Lysine is an essential amino acid that is required for the growth and maintenance of tissues in the human body. It is one of the nine essential amino acids that cannot be synthesized by the body and must be obtained through the diet. Lysine plays a crucial role in the production of proteins, including enzymes, hormones, and antibodies. It is also involved in the absorption of calcium and the production of niacin, a B vitamin that is important for energy metabolism and the prevention of pellagra. In the medical field, lysine is used to treat and prevent various conditions, including: 1. Herpes simplex virus (HSV): Lysine supplements have been shown to reduce the frequency and severity of outbreaks of HSV-1 and HSV-2, which cause cold sores and genital herpes, respectively. 2. Cold sores: Lysine supplements can help reduce the frequency and severity of cold sore outbreaks by inhibiting the replication of the herpes simplex virus. 3. Depression: Lysine has been shown to increase levels of serotonin, a neurotransmitter that regulates mood, in the brain. 4. Hair loss: Lysine is important for the production of hair, and deficiency in lysine has been linked to hair loss. 5. Wound healing: Lysine is involved in the production of collagen, a protein that is important for wound healing.
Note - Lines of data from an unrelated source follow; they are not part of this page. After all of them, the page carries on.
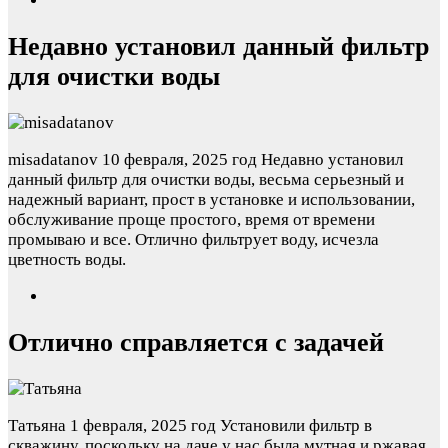
Недавно установил данный фильтр
для очистки воды
misadatanov
10 февраля, 2025 год
Недавно установил
данный фильтр для очистки воды, весьма серьезный и
надежный вариант, прост в установке и использовании,
обслуживание проще простого, время от времени
промываю и все. Отлично фильтрует воду, исчезла
цветность воды.
Отлично справляется с задачей
Татьяна
1 февраля, 2025 год
Установили фильтр в
скважину, поскольку на даче у нас была мутная и ржавая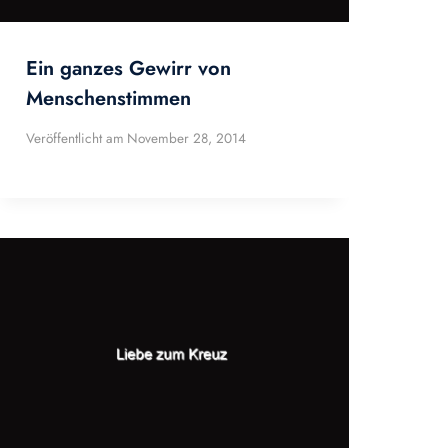
Ein ganzes Gewirr von
Menschenstimmen
Veröffentlicht am
November 28, 2014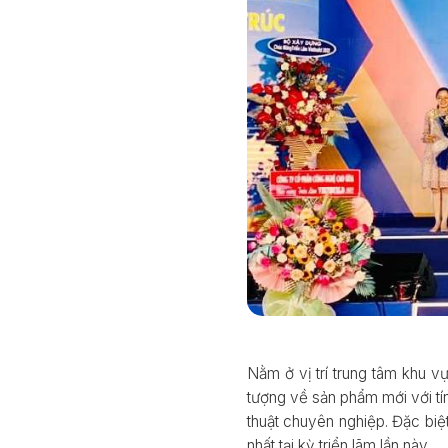
Nằm ở vị trí trung tâm khu 
tượng về sản phẩm mới với tí
thuật chuyên nghiệp. Đặc bi
nhất tại kỳ triển lãm lần này.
Overall, lysine is an important nutrient that plays a crucial role in many aspects of human health and is used in the treatment and prevention of various medical conditions.

Vitamin B6 deficiency is a condition that occurs when the body does not have enough of the vitamin B6 nutrient. Vitamin B6 is an essential nutrient that plays a crucial role in many bodily functions, including the production of red blood cells, the breakdown of amino acids, and the metabolism of fats and carbohydrates. Symptoms of vitamin B6 deficiency can include fatigue, weakness, irritability, depression, confusion, and anemia. In severe cases, vitamin B6 deficiency can lead to neurological problems, such as convulsions, seizures, and even death. Vitamin B6 deficiency can occur due to a lack of dietary intake, malabsorption of the nutrient, or increased。It is important to note that vitamin B6 deficiency is relatively rare in developed countries, but it can occur in individuals with certain medical conditions, such as Crohn's disease, celiac disease, or alcoholism.

Pyridoxine, also known as vitamin B6, is a water-soluble vitamin that plays a crucial role in various bodily functions. It is involved in the metabolism of amino acids, carbohydrates, and lipids, as well as the production of neurotransmitters such as serotonin and dopamine. Pyridoxine is also essential for the proper functioning of the immune system and the prevention of anemia. In the medical field, pyridoxine is used to treat a variety of conditions, including: 1. Anemia: Pyridoxine is used to treat anemia caused by a deficiency in vitamin B6. 2. Morning sickness: Pyridoxine is sometimes used to treat morning sickness during pregnancy. 3. Depression: Pyridoxine may be used as an adjunct therapy for depression, as it is involved in the production of neurotransmitters. 4. Alcoholism: Pyridoxine may be used to treat alcoholism, as it can help prevent the formation of acetaldehyde, a toxic substance produced during alcohol metabolism. 5. Pernicious anemia: Pyridoxine is used in combination with other vitamins to treat pernicious anemia, a type of anemia caused by a deficiency in vitamin B12. Pyridoxine is available in various forms, including tablets, capsules, and injections. It is generally well-tolerated, but high doses may cause side effects such as nausea, dizziness, and confusion.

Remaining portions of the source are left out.